BEGIN Data for this exercise
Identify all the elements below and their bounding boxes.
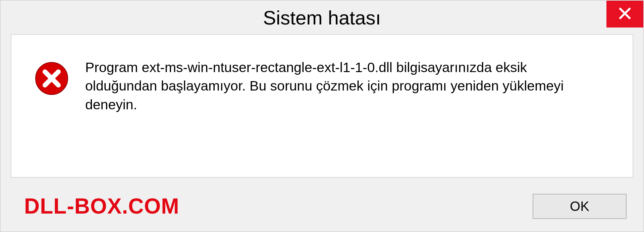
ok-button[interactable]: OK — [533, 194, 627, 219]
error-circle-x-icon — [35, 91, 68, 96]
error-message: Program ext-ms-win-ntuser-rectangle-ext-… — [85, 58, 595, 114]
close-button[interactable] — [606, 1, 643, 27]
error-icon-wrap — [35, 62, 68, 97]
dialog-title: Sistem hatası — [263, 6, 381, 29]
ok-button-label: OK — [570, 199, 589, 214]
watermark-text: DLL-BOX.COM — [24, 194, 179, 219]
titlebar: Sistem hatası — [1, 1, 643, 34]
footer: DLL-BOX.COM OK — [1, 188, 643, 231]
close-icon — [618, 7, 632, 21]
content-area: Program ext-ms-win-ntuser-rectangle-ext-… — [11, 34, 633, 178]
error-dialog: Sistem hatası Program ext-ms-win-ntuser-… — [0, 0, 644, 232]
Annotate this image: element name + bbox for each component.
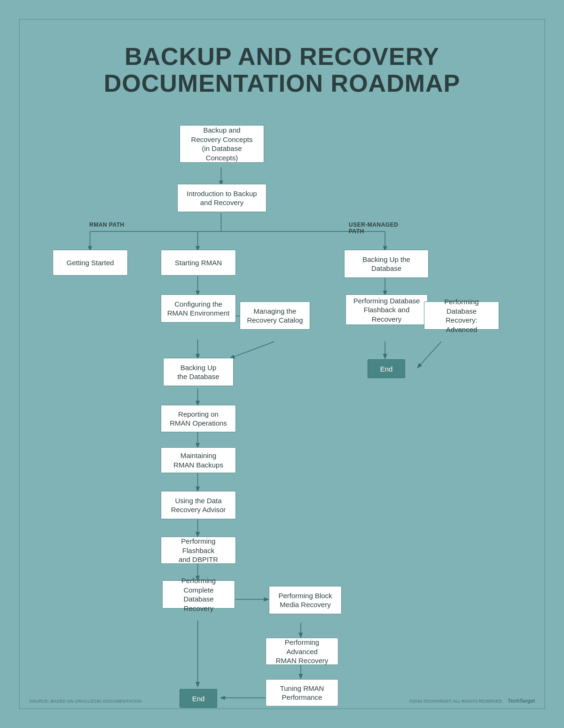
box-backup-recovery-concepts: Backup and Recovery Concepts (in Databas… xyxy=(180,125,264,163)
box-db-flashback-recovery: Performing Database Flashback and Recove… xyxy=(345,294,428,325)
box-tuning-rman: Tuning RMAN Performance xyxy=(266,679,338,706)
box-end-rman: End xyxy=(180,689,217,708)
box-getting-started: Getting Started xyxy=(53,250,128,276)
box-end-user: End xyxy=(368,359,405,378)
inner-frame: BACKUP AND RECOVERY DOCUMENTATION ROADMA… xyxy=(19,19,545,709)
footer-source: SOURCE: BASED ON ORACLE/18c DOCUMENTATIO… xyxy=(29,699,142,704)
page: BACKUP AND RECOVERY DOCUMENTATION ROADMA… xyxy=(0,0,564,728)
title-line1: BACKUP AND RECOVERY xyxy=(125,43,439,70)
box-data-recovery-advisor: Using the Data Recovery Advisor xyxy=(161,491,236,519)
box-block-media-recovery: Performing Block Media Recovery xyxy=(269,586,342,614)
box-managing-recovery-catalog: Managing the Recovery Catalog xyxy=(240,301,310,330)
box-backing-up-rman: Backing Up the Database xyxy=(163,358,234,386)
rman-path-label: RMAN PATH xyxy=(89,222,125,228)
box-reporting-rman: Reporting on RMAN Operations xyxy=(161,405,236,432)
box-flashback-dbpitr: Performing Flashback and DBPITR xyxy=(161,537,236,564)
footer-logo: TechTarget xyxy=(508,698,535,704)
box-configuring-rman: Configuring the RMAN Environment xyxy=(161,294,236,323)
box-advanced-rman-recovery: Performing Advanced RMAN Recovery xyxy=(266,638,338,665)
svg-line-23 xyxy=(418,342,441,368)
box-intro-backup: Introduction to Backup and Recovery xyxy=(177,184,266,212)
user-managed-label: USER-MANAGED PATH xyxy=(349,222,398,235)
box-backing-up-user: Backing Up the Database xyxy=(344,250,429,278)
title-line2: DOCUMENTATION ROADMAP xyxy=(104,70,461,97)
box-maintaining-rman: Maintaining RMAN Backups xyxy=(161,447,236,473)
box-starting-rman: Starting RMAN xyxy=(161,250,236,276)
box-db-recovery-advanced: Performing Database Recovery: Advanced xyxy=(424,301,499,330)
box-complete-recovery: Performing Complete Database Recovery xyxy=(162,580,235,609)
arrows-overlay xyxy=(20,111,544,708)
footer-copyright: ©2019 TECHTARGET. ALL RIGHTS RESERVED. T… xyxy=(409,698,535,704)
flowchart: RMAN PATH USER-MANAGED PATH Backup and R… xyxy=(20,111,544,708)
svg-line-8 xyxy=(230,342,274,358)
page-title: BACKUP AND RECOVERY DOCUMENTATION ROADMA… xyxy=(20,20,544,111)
END Data for this exercise
_Problem to work on_
Copy every line of the data that holds the string "Advanced".

_Reply_
box-advanced-rman-recovery: Performing Advanced RMAN Recovery xyxy=(266,638,338,665)
box-db-recovery-advanced: Performing Database Recovery: Advanced xyxy=(424,301,499,330)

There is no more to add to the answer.